Markovites enter the taken city. 1919

In November 1917, the artillery unit was also created, which subsequently received the patronage of General Markov. It, created from the cadets of the Mikhailovsky and Konstantinovsky artillery schools, subsequently served as the basis for the Artillery General Markov brigade.

With the beginning of the First Kuban Campaign in the village of Olginskaya, the Volunteer Army was reorganized by converting small detachments into larger units. Among the newly formed was the Combined Officer Regiment, which later received the nominal patronage of its first commander, General Markov.

During the campaign, the future artillery of the Markovites was also reorganized: the 1st Separate Light Artillery Division was disbanded, and the 1st Officer Battery, which was part of it, after the 4th Battery of the division was included in it, was called the 1st Separate Battery as part of the 1st Infantry Brigade.

Every regiment has its own physiognomy. Inexhaustible enthusiasm and youth of Drozdovites. Unshakably calm courage, an inevitable impulse of the Kornilovites. But there is another regiment. Strange and unique its appearance. Strict, simple black uniform without any decoration, only gleams and tops of caps are white. A muffled soft voice... Restraint is the hallmark of these people whom the "mannered Markovites" have long outlined for the provincial young ladies.
— "Russia". Kursk. 1919. No. 8 of October 10

In mid-March 1918, on the basis of the Technical Company formed in December 1917, the 1st Engineering Company, which entered the 1st Brigade, was organized. She received the patronage of General Markov on December 21, 1919.

After the death of General Markov at the very beginning of the Second Kuban Campaign, by order of the commander of the Volunteer Army, the 1st Officer Regiment was renamed the 1st Officer General Markov Regiment.

During the Second Kuban Campaign, the Markov artillery was reorganized again: on July 21, 1918, the 1st Separate Battery was deployed into the 1st Separate Light Artillery Division as part of the 1st Infantry Division.

On August 20, the 1st Battery receives the patronage of General Markov and the name of the 1st Officers General of Markov Battery.
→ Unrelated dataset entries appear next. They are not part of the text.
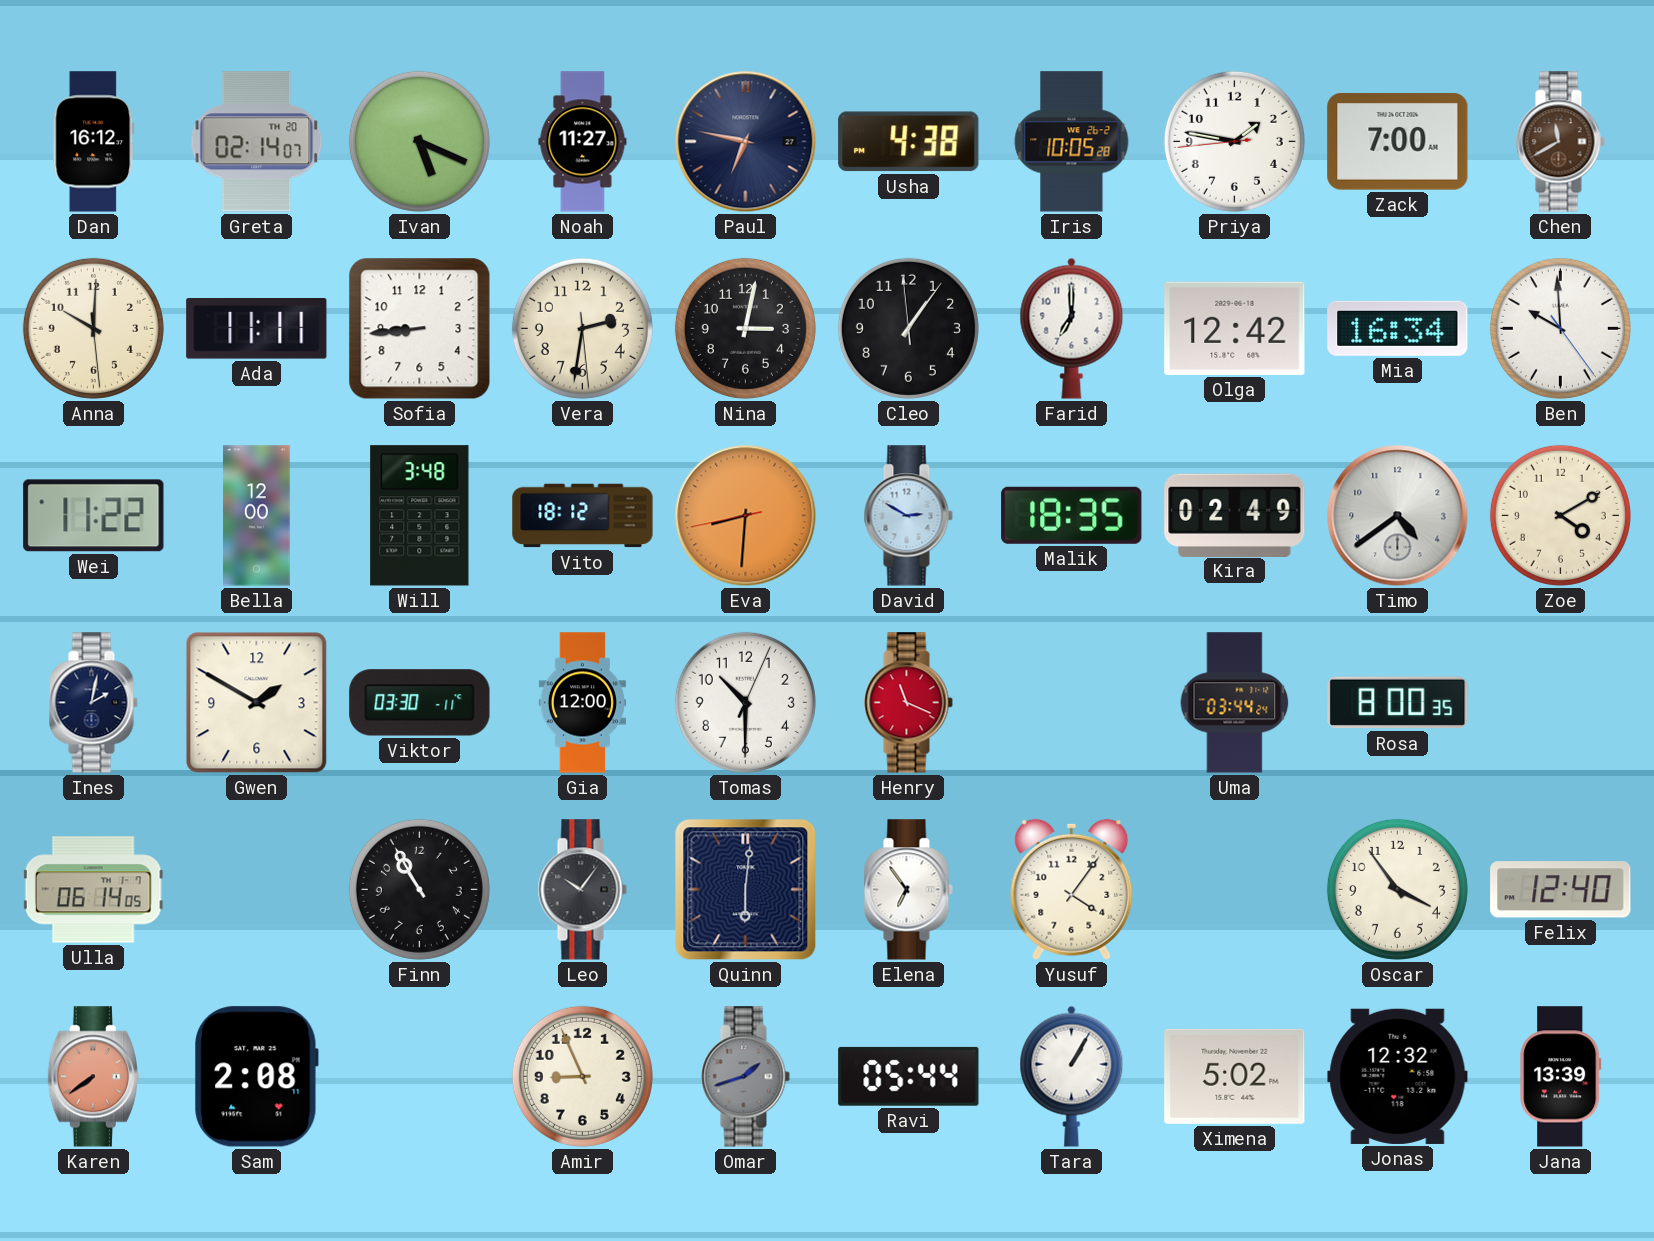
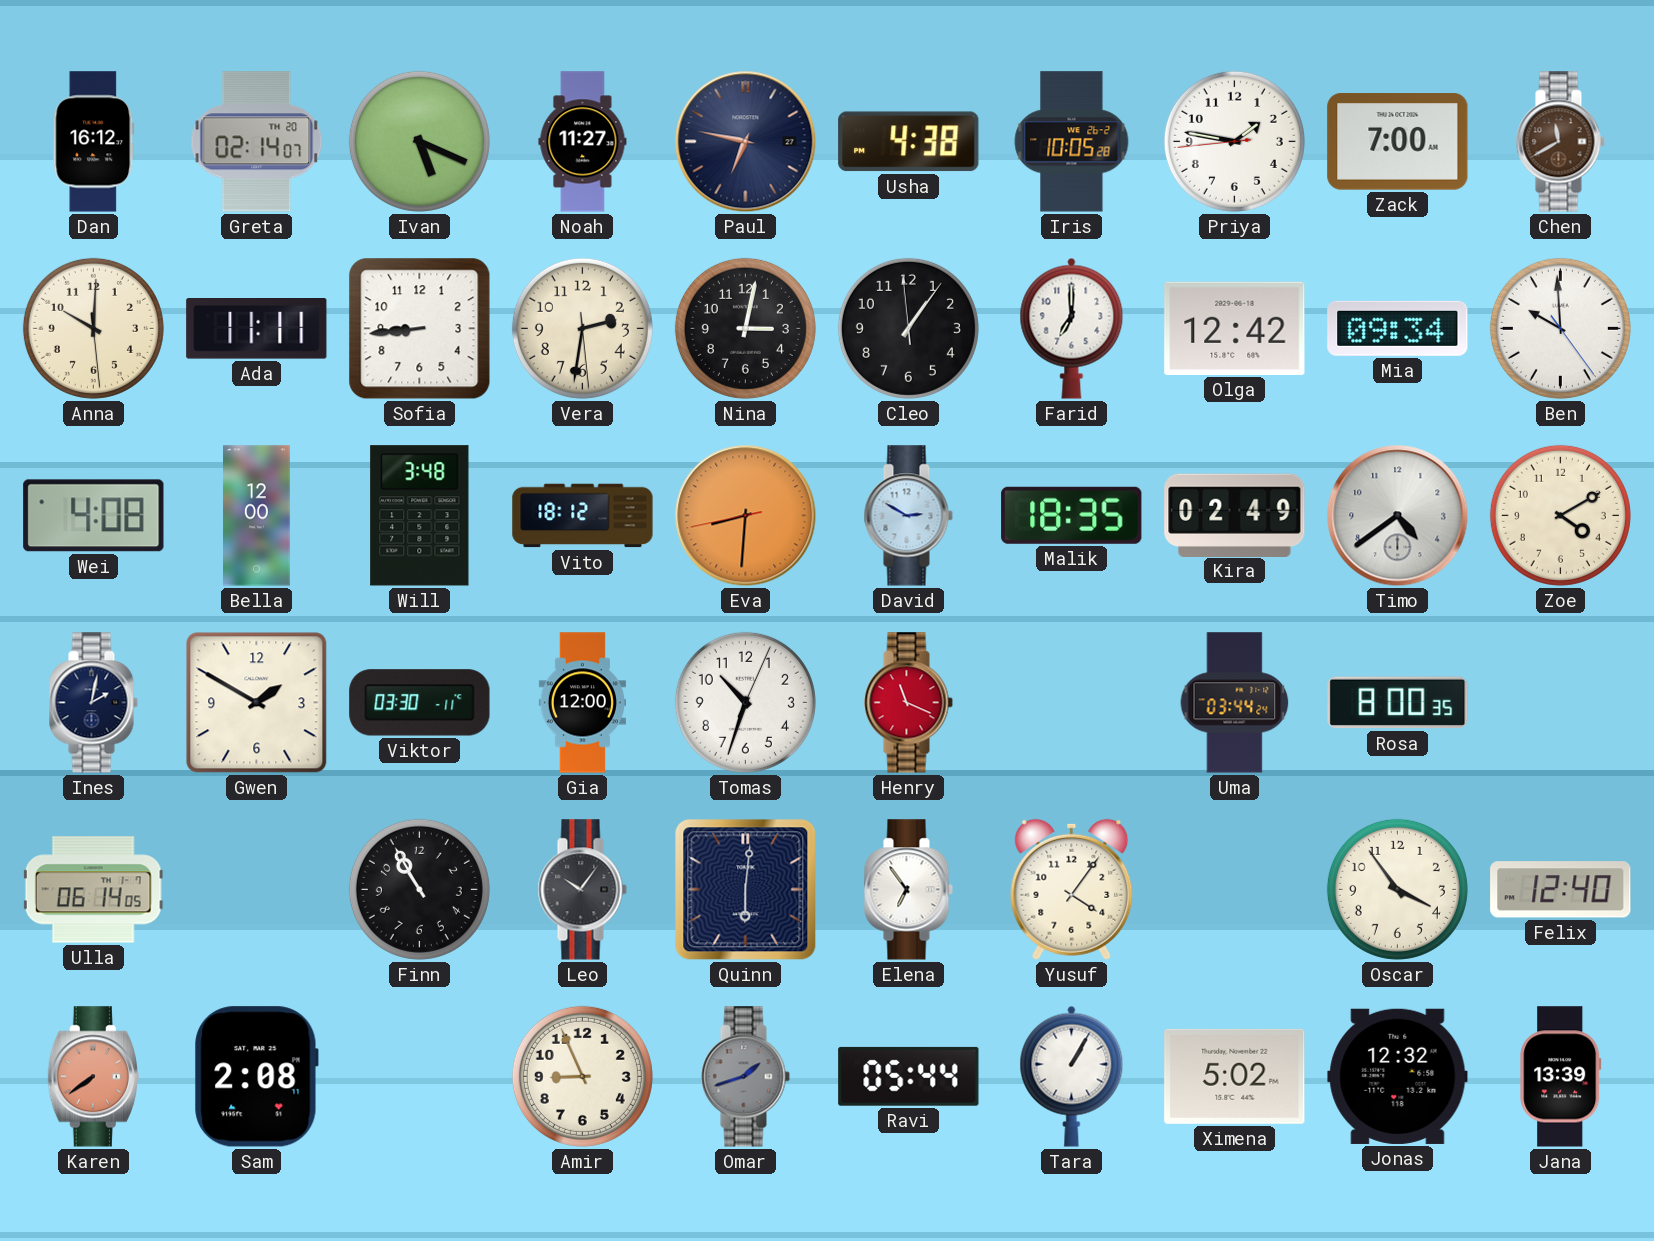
Mia: 16:34 -> 09:34
Wei: 11:22 -> 4:08
Tomas: 10:30 -> 10:33
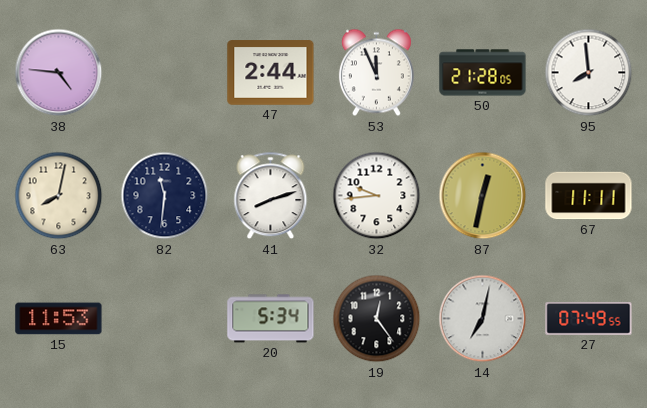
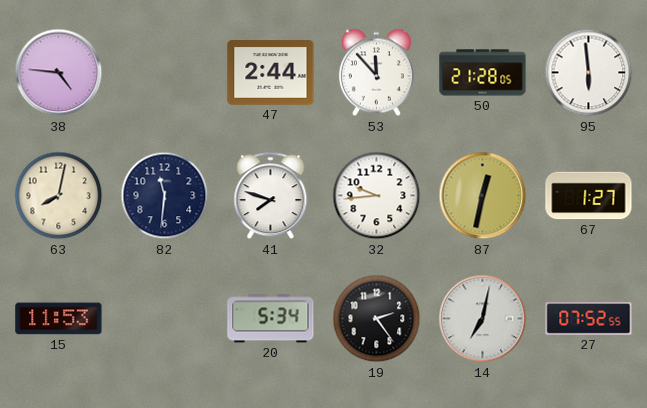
53: 11:56 -> 11:53
95: 7:59 -> 5:59
41: 8:12 -> 7:48
67: 11:11 -> 1:27
19: 12:24 -> 2:24
27: 07:49 -> 07:52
In May 1918, another unit was formed, which later received the name "Markov". In accordance with the request of General Markov, a hundred Kuban Cossacks were allocated from the Horse Brigade, called the Separate Horse Hundred at the 1st Infantry Brigade. Cossacks sewed black "Markov" epaulettes, and a hundred began to be unofficially called "Markov".

After the capture of Orel, the Markov regiments were separated from the 1st Division and entered the created Markov Division.

In December 1919, the Markov division almost completely died during the retreat from Kharkov in front of the superior Red forces in a battle near the village of Alekseevo-Leonovo of the Don Host Oblast.

Already in the Crimea in the Russian Army of General Baron Pyotr Wrangel, in the Markov Division, by order of the Commander-in-Chief No. 3517 of September 3, 1920, the Equestrian General Markov Division was formed from the Separate Horse Hundred.

==Military uniform of Markovites==
The black shoulder straps of the Markov units completely repeated the shoulder straps of the shock units of the Russian Imperial Army of 1917. The black form of the Markovites symbolized Death and the readiness to die for Russia, and the white cap of the cap meant Cleanliness and Resurrection of the Homeland.

==See also==

- Colored military units

==Sources==
- "Markov and Markovites". Moscow: Non-Profit Partnership Sowing, 2001. ISBN 5-85824-146-8
- "Armed Forces in the South of Russia. January–June 1919" (2003)
- "Armed Forces in the South of Russia. January–June 1919" (2003)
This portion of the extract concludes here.